In our system, both herbivore density and parasitism levels fluctuate greatly (over three orders of magnitude for the herbivore, with parasitism from nearly 0% to 70%), giving an impression that their dynamics must be connected. Despite the appearance of coupling, other factors could drive dynamics of either or both species. Rather than supporting or rejecting the existence of a role for parasitism, we assess its relative importance. We ask how strong a role does the host–parasitoid interaction play in the dynamics of each species in comparison with other factors, known (weather and density) or unknown.

### Statistical introduction

Time-series analysis can evaluate the viability of hypotheses that predators drive prey populations and/or prey drive predator populations, but a major limitation of most time-series analyses has been the difficulty of incorporating multiple sources of variation. Estimates of predators (parasitoids) and prey (hosts) have uncertainty due to sampling variability, and estimates of population parameters must allow for variability in dynamics, such as from environmental stochasticity. Recently, state-space models have been developed in Bayesian and maximum likelihood frameworks to estimate models of noisy ecological situations (de Valpine & Hastings 2002; Calder *et al.* 2003; de Valpine 2003; Clark *et al.* 2005). The cited papers and a large statistical literature provide a strong case based on simulations and theory that the state-space approach is a solid foundation for incorporating multiple sources of variation, but the approach is still maturing and has not been applied to an univoltine host–parasitoid system.

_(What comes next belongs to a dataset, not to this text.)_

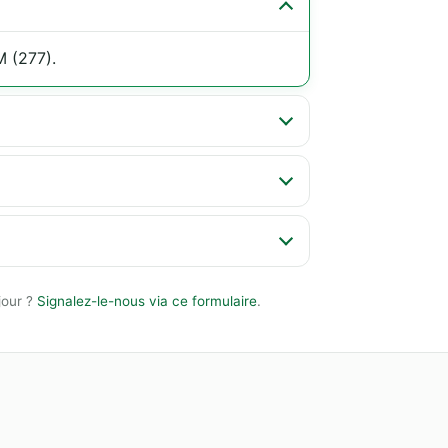
 (277).
jour ?
Signalez-le-nous via ce formulaire
.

Development of state-space models has moved contemporaneously with a broadening of views about statistical evidence in ecology. Earlier workers used inferential statistics to reject null hypotheses (Popper 1959; Platt 1964). More recently, ecologists have recognized that many hypotheses about populations and communities cannot be rejected in a meaningful way (Quinn & Dunham 1983; Gotelli & Ellison 2004). Regardless of whether we reject null hypotheses that weather, density dependence and parasitism do not affect herbivore populations, we all agree that all of these factors play some role, whether strong or weak. Ecologists recognize that many factors must be operating simultaneously to affect insect populations (Karban 1989; Hunter & Price 1992; Walker & Jones 2001), so estimates of the magnitude of each factor can be more informative than *P*-values. Only recently have methods become available to fit realistic models to data incorporating variation in both sampling and population dynamics.

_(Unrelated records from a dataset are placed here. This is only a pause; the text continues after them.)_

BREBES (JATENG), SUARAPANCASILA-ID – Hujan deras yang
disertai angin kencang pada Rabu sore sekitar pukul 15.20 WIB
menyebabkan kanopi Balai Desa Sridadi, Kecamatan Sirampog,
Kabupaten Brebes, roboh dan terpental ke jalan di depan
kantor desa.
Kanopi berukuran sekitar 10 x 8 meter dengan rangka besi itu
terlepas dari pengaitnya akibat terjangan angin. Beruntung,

To a large extent, such philosophical considerations are tied to practical issues: a Bayesian state-space model implementation yields lots of information but not maximum likelihoods or frequentist *P*-values, whereas the maximum likelihood estimation to approximate likelihood ratio *P*-values or AIC (Akaike Information Criteria) model comparisons requires different computational methods than a Bayesian posterior analysis. Although Bayesian and frequentist approaches have philosophical differences, they can nevertheless be interpreted together (Efron 2005; de Valpine 2009). We present frequentist results using maximum likelihood estimation, model selection using AIC, likelihood ratio hypothesis tests and likelihood profiles for confidence intervals. Maximum likelihood estimation of a hierarchical model can just as well be viewed as an ‘empirical Bayes’ approach. Accomplishing this for a nonlinear and/or non-Gaussian state-space model involves new and recently developed analysis steps for calculating likelihood values and using one-step-ahead predictions to give a simple summary of model fit (see below), which have often been omitted from state-space model results. Our analysis attempts to balance considerations of effect size, statistical significance, practicality and multiple testing (e.g. Ellison 2004; Stephens, Buskirk & del Rio 2007), neither throwing out nor overemphasizing one or another type of statement about models and data.